What is the proper method for recording customer deposits for jobs that will be done in the future and don't have an invoice? We are on cash accounting method.

Should we use a liability account like unearned revenue for deposits? And then apply those amounts to an invoice once the job is completed? What happens if the deposit is given and the job doesn't get done until the next year?
2 Comments 2
IrizA
QuickBooks Team

What is the proper method for recording customer deposits for jobs that will be done in the future and don't have an invoice? We are on cash accounting method.
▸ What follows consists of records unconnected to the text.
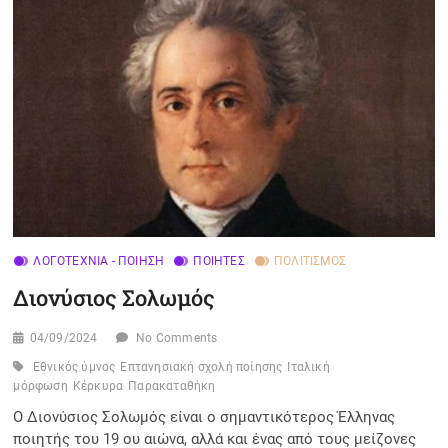
ΛΟΓΟΤΕΧΝΊΑ - ΠΟΊΗΣΗ
ΠΟΙΗΤΈΣ
ΠΟΛΙΤΙΣΜΌΣ
Διονύσιος Σολωμός
04/09/2024
No Comments
Εθνικός ύμνος
Επτανησιακή σχολή ποίησης
Ιταλική
μόρφωση
Κέρκυρα
Παρακαταθήκη
Ο Διονύσιος Σολωμός είναι ο σημαντικότερος Έλληνας
ποιητής του 19 ου αιώνα, αλλά και ένας από τους μείζονες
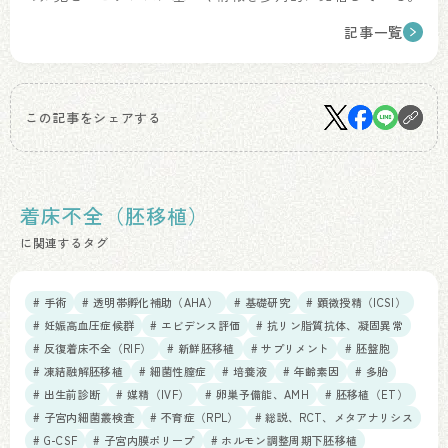
記事一覧
この記事をシェアする
着床不全（胚移植）
に関連するタグ
# 手術
# 透明帯孵化補助（AHA）
# 基礎研究
# 顕微授精（ICSI）
# 妊娠高血圧症候群
# エビデンス評価
# 抗リン脂質抗体、凝固異常
# 反復着床不全（RIF）
# 新鮮胚移植
# サプリメント
# 胚盤胞
# 凍結融解胚移植
# 細菌性膣症
# 培養液
# 年齢素因
# 多胎
# 出生前診断
# 媒精（IVF）
# 卵巣予備能、AMH
# 胚移植（ET）
# 子宮内細菌叢検査
# 不育症（RPL）
# 総説、RCT、メタアナリシス
# G-CSF
# 子宮内膜ポリープ
# ホルモン調整周期下胚移植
I know some steps for you to record the deposits for jobs that will be done in the future, Jim

 

In QuickBooks Online (QBO), you can set up a deposit or retainer if you have a job that will be done in the future. This serves as a liability account that can be converted into an income account once you receive the payment. 

 

Step 1: Create a liability account 

 

  1. Go to the Gear icon located at the upper right corner, then select  Chart of Account
  2. Press New. 
  3. Under the Account Type dropdown, select Other Current Liabilities
  4. Within the Detail Type dropdown, choose Trust Accounts - Liabilities
  5. You can enter a name according to your preferences in the Name field. 
  6. Click the When do you want to start tracking your finances from this account in QuickBooks? dropdown, choose an option. 
  7. Once done, click Save and Close

 

Step 2: Create a retainer item

 

  1. Go to the Sales menu located at the left navigation panel, and click Products and Services
  2. Press New, and choose Service.
  3. Type your preferred name for the product. 
  4. Click the Income account dropdown, and choose the liability account you created. 
  5. Press the Create new once you're done. 

 

Step 3: (Optional) Create a trust liability bank account 

 

If you keep the money from customer retainers and deposit it in a separate trust account, you can repeat step 1. Ensure that you enter a different name as you create it. 

 

Step 4: Create an invoice for deposits or retainers

 

Please know that if you're using a cash basis report, it will not reflect the deposit/retainer as received until it is paid in full. You can reach out to your accountant regarding this. 

 

  1. Go to the + New, and click the Invoice option.
  2. Choose the Customer name from the dropdown list.
  3. Under the Product/Service column, select the Retainer or Deposit item you set up.
  4. Enter the amount received for the retainer or deposit in the Rate or Amount column. 
  5. Click Save and Close

 

Step 5: Turn retainers into credits on invoices

 

If you charge a customer for the services you've provided for them, you can turn the retainer or deposit into credit on an invoice and receive it like a payment. Ensure that the retainer amount is not greater than the invoice total. Please know that a negative total is not acceptable. 

 

  1. Create an invoice for your customer that lists the services or goods you've provided.
  2. Under the Product/Service field, choose the Retainer or Deposit item.
  3. Enter the retainer Amount in the provided field.
  4. Once everything is done, click Save and close.

 

For more detailed steps, you can refer to this article since it consists of a lot of steps and information that can help you more when it comes to retainer or deposits: Record a retainer or deposit

 

Additionally, you can also run a report and customize them according to your needs. 

 

Let me know if you need further assistance with retainer, and I'll be glad to help you in any way possible. 

Rainflurry
Level 15

What is the proper method for recording customer deposits for jobs that will be done in the future and don't have an invoice? We are on cash accounting method.

@jim77144 

 

Cash basis taxpayers don't have unearned revenue.  A deposit for a job is income when received.  You can set up a service item for the deposit mapped to an income account and then apply that item as a negative amount on the future invoice(s) to reduce the amount due.  That will properly record the deposit as income when received, the full amount of income on future invoices, and you won't need to worry that you aren't reporting deposits received as income at year-end.